Blogging Marathon #23
Theme: Traditional Indian Foods
I purchased a muruku press several years ago and by choosing this theme for this week’s Blogging Marathon, it finally forced me to use it for the very first time. Through the years, I somehow lost the instructions for operating the muruku press, so after ten minutes screwing and unscrewing the various parts, I thought I had figured it out, but after several attempts, it just wasn’t working for me. I decided a good alternative would be a cookie press. Some of the shaped plates are different, but I think texture and taste is more important than shape, so my muruku are not in the traditional shape, but I am sure the flavor is just the same!
|Muruku Press Plates|
|Cookie Press Plates|
This is a great lesson learned on how when trying to cook global foods, look for alternatives that might be right under your nose. Don’t just give up and say you won’t be able to make it because you don’t have the identical tool. Many times the same type of instrument is available by another name in another country.
There are many variations of muruku using different flours or grains as a base, combined with different spices. For my very first muruku attempt, I searched for a simple recipe and found this one.
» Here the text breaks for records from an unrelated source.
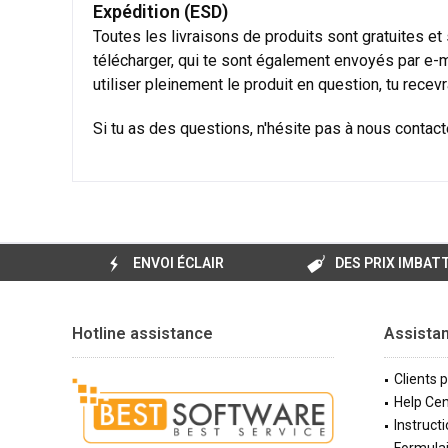
Expédition (ESD)
Toutes les livraisons de produits sont gratuites et
télécharger, qui te sont également envoyés par e-ma
utiliser pleinement le produit en question, tu rece
Si tu as des questions, n'hésite pas à nous contacte
ENVOI ÉCLAIR
DES PRIX IMBAT
Hotline assistance
Assista
Clients 
Help Cen
Instructi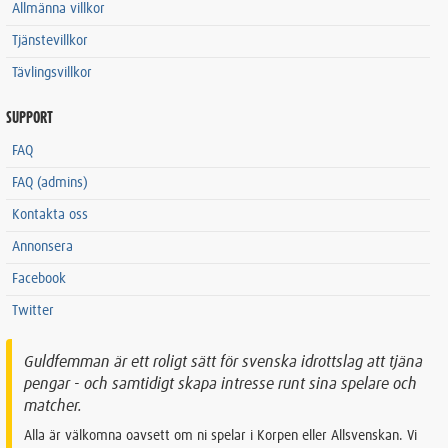
Allmänna villkor
Tjänstevillkor
Tävlingsvillkor
SUPPORT
FAQ
FAQ (admins)
Kontakta oss
Annonsera
Facebook
Twitter
Guldfemman är ett roligt sätt för svenska idrottslag att tjäna
pengar - och samtidigt skapa intresse runt sina spelare och
matcher.
Alla är välkomna oavsett om ni spelar i Korpen eller Allsvenskan. Vi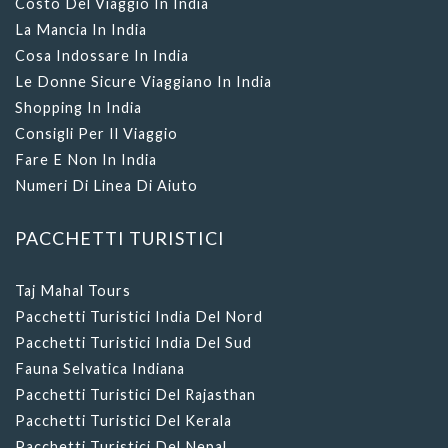
Costo Del Viaggio In India
La Mancia In India
Cosa Indossare In India
Le Donne Sicure Viaggiano In India
Shopping In India
Consigli Per Il Viaggio
Fare E Non In India
Numeri Di Linea Di Aiuto
PACCHETTI TURISTICI
Taj Mahal Tours
Pacchetti Turistici India Del Nord
Pacchetti Turistici India Del Sud
Fauna Selvatica Indiana
Pacchetti Turistici Del Rajasthan
Pacchetti Turistici Del Kerala
Pacchetti Turistici Del Nepal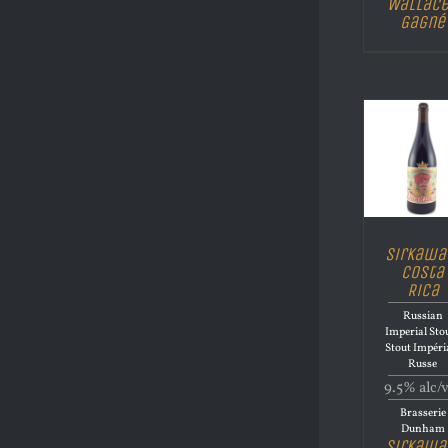
Wallac
Gagné
Sirkawa
Costa
Rica
Russian
Imperial Stou
Stout Impéri
Russe
9.5% alc/
Brasserie
Dunham
Sirkawa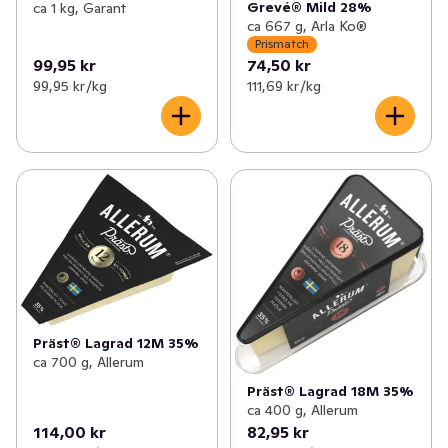
Grevé® Mild 28%
ca 1 kg, Garant
ca 667 g, Arla Ko®
Prismatch
99,95 kr
74,50 kr
99,95 kr /kg
111,69 kr /kg
Präst® Lagrad 12M 35%
ca 700 g, Allerum
Präst® Lagrad 18M 35%
ca 400 g, Allerum
114,00 kr
82,95 kr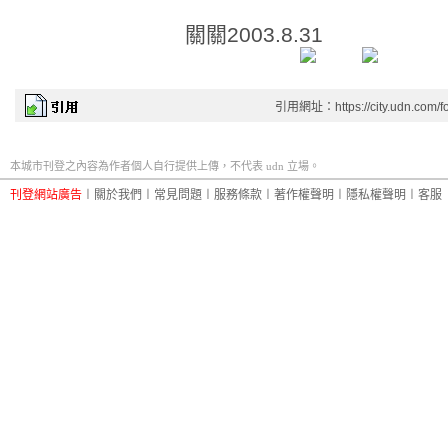
關關2003.8.31
引用網址：https://city.udn.com/f
本城市刊登之內容為作者個人自行提供上傳，不代表 udn 立場。
刊登網站廣告
︱
關於我們
︱
常見問題
︱
服務條款
︱
著作權聲明
︱
隱私權聲明
︱
客服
With a few minor adaptations, I made & tasted delicious, crispy muruku for the first time and I love them!
(click here for printable recipe)
1 cup rice flour plus 1 tablespoon
1/4 cup chickpea flour/besan
2 tablespoons oil
2 teaspoons ground cumin
1 tablespoon sesame seeds
1/2 cup water
1 teaspoon salt
Mix all of the ingredients with water to make a very soft dough.
Attach one of the plates to the muruku or cookie press. Put dough inside the press.
Press out desired shapes and place on parchment paper.
Heat enough oil for deep frying to 350 F.
Using a spatula, transfer the muruku on the parchment paper and drop into the hot oil and fry for a few minutes, until golden and crispy.
Remove to paper towels, to drain the oil and serve.